Alternatively, we can import the functions we want to use.

In [None]:
from pandas import Series, DataFrame, read_csv

Pandas has two different data types: `Series` and `DataFrame`.

## DataFrame
A pandas `DataFrame` is a table.
Tables are made up of rows and columns of data, we say they are two-dimensional.
A `DataFrame` can store numbers and strings as well as other types of data, for example dates.
We can make a `DataFrame` like this table with made-up data about some fictitious cases:

In [None]:
table = DataFrame([[2, 3, 3],
                   [5, 4, 0],
                   [1, 2, 1]]
                  )
display(table)

By default, the rows are numbered.
We can add an index to give the rows names instead.


In [None]:
table.index = ['Smith v. Jones',
               'Doe v. Doe',
               'Jones v. Doe']
display(table)

We can also give names to the columns.

In [None]:
table.columns = ['time_allotted', 'time_used', 'witnesses']
display(table)

#hidden with "remove-cell"
import matplotlib.pyplot as plot
table.plot()
plot.savefig('temp/figure.svg')

## Series
A pandas `Series` is a list of values, similar to a Python list.
We can get a `Series` by selecting a row or column in a DataFrame.

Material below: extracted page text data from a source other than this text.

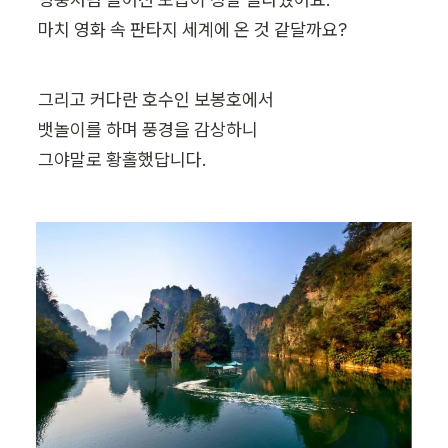
마치 영화 속 판타지 세계에 온 것 같달까요?
그리고 커다란 호수인 보봉호에서

뱃놀이를 하며 풍경을 감상하니

그야말로 황홀했답니다.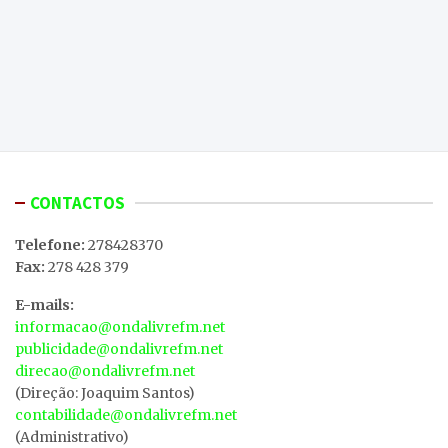
CONTACTOS
Telefone:
278428370
Fax:
278 428 379
E-mails:
informacao@ondalivrefm.net
publicidade@ondalivrefm.net
direcao@ondalivrefm.net
(Direção: Joaquim Santos)
contabilidade@ondalivrefm.net
(Administrativo)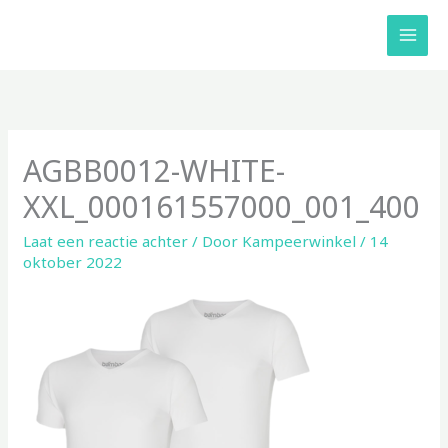
Ga
naar
de
inhoud
AGBB0012-WHITE-
XXL_000161557000_001_400
Laat een reactie achter
/ Door
Kampeerwinkel
/
14
oktober 2022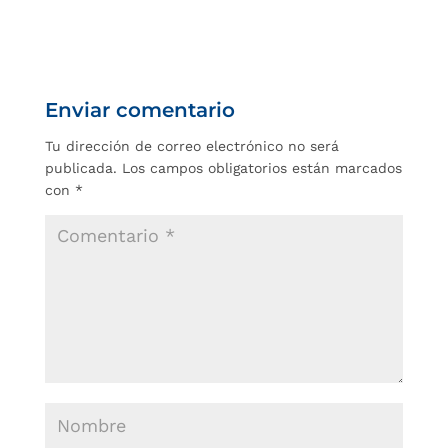
Enviar comentario
Tu dirección de correo electrónico no será
publicada.
Los campos obligatorios están marcados
con
*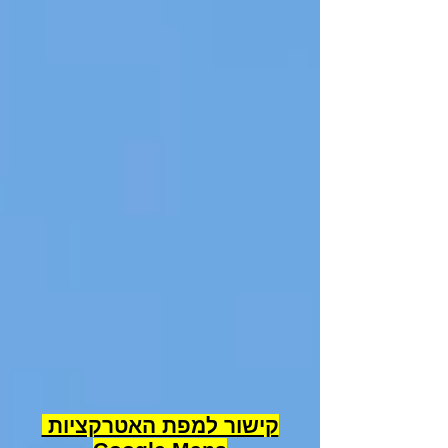
קישור למפת האטרקציות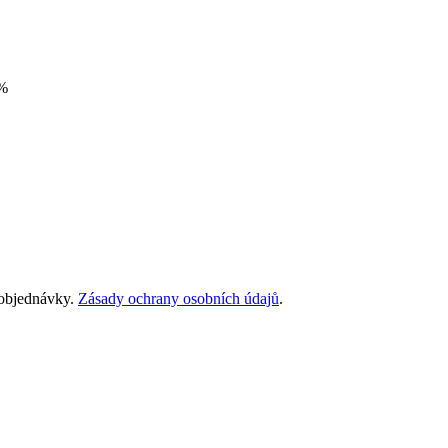
%
 objednávky.
Zásady ochrany osobních údajů
.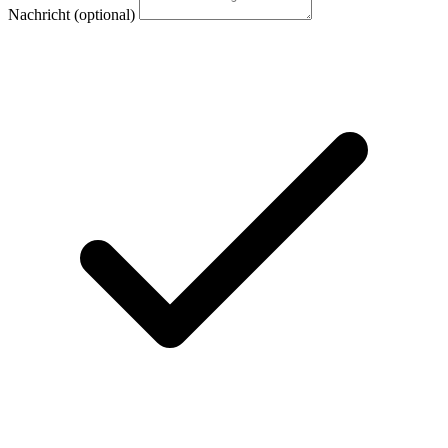
Nachricht
(optional)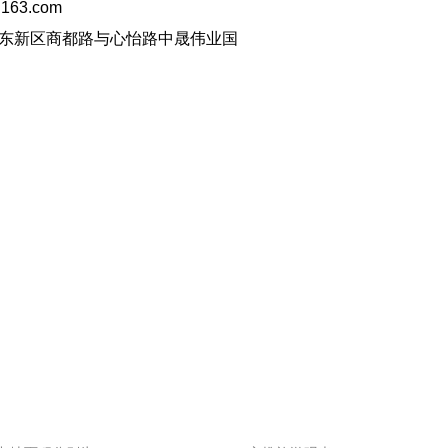
163.com
东新区商都路与心怡路中晟伟业国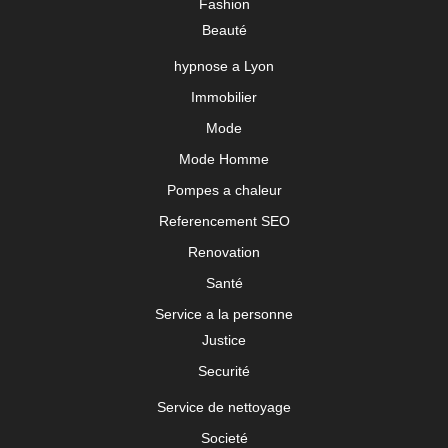
Fashion
Beauté
hypnose a Lyon
Immobilier
Mode
Mode Homme
Pompes a chaleur
Referencement SEO
Renovation
Santé
Service a la personne
Justice
Securité
Service de nettoyage
Societé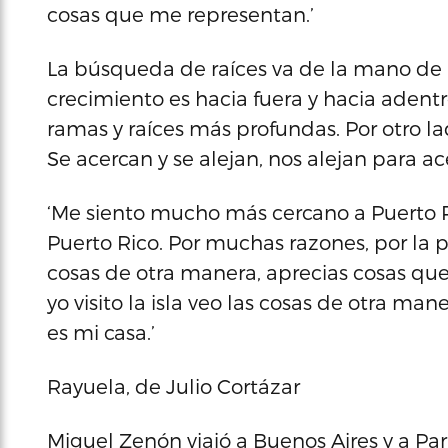
cosas que me representan.’
La búsqueda de raíces va de la mano de 
crecimiento es hacia fuera y hacia adent
ramas y raíces más profundas. Por otro lad
Se acercan y se alejan, nos alejan para ac
‘Me siento mucho más cercano a Puerto 
Puerto Rico. Por muchas razones, por la p
cosas de otra manera, aprecias cosas que
yo visito la isla veo las cosas de otra 
es mi casa.’
Rayuela, de Julio Cortázar
Miguel Zenón viajó a Buenos Aires y a Paris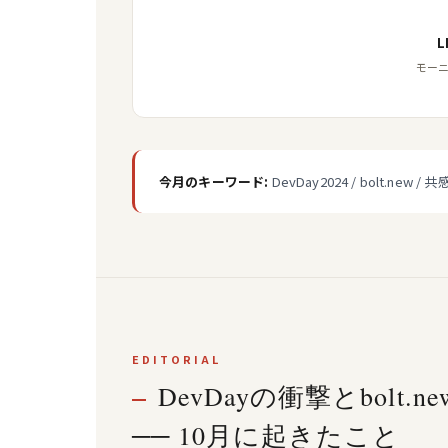
モーニン
今月のキーワード:
DevDay2024 / bolt.new /
EDITORIAL
DevDayの衝撃とbolt.
── 10月に起きたこと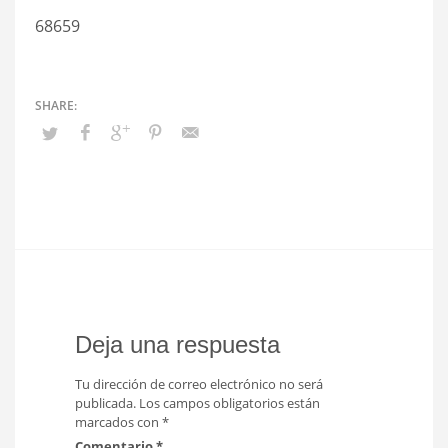
68659
Deja una respuesta
Tu dirección de correo electrónico no será
publicada.
Los campos obligatorios están
marcados con
*
Comentario
*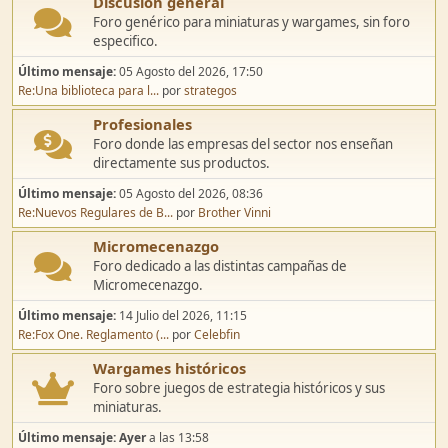
Discusión general
Foro genérico para miniaturas y wargames, sin foro
especifico.
Último mensaje:
05 Agosto del 2026, 17:50
Re:Una biblioteca para l...
por
strategos
Profesionales
Foro donde las empresas del sector nos enseñan
directamente sus productos.
Último mensaje:
05 Agosto del 2026, 08:36
Re:Nuevos Regulares de B...
por
Brother Vinni
Micromecenazgo
Foro dedicado a las distintas campañas de
Micromecenazgo.
Último mensaje:
14 Julio del 2026, 11:15
Re:Fox One. Reglamento (...
por
Celebfin
Wargames históricos
Foro sobre juegos de estrategia históricos y sus
miniaturas.
Último mensaje:
Ayer
a las 13:58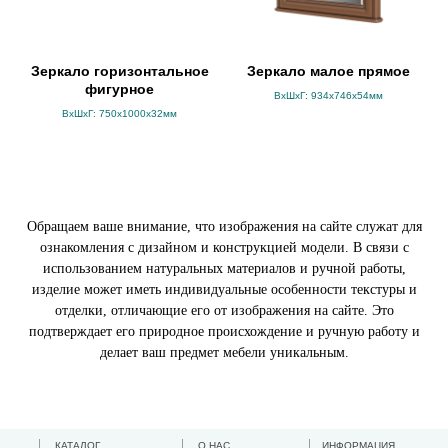
Зеркало горизонтальное
Зеркало малое прямое
фигурное
ВхШхГ: 934х746х54мм
ВхШхГ: 750х1000х32мм
Обращаем ваше внимание, что изображения на сайте служат для
ознакомления с дизайном и конструкцией модели. В связи с
использованием натуральных материалов и ручной работы,
изделие может иметь индивидуальные особенности текстуры и
отделки, отличающие его от изображения на сайте. Это
подтверждает его природное происхождение и ручную работу и
делает ваш предмет мебели уникальным.
КАТАЛОГ
О НАС
ИНФОРМАЦИЯ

To select a column, we use the normal subscript operator.
This gives us the time used for all the cases:

In [None]:
column = table['time_used']
print(column)

To select a row, we use the locator attribute `.loc[ ]`.

In [None]:
row = table.loc['Doe v. Doe']
print(row)

If we need to, we can also make a `Series` from scratch:

In [None]:
row = Series([3, 1, 5])
print(row)

## Reading CSV Files
Pandas has functions for importing data in many different formats.
Here, we will use CSV files.
To read the data set, we use pandas `read_csv()` function.

In [None]:
cases = read_csv('cases-100.csv')

## Examining Data
Now, we can examine the data set.
Pandas has a method `head()` which prints the first five rows of the table.

In [None]:
display(cases.head())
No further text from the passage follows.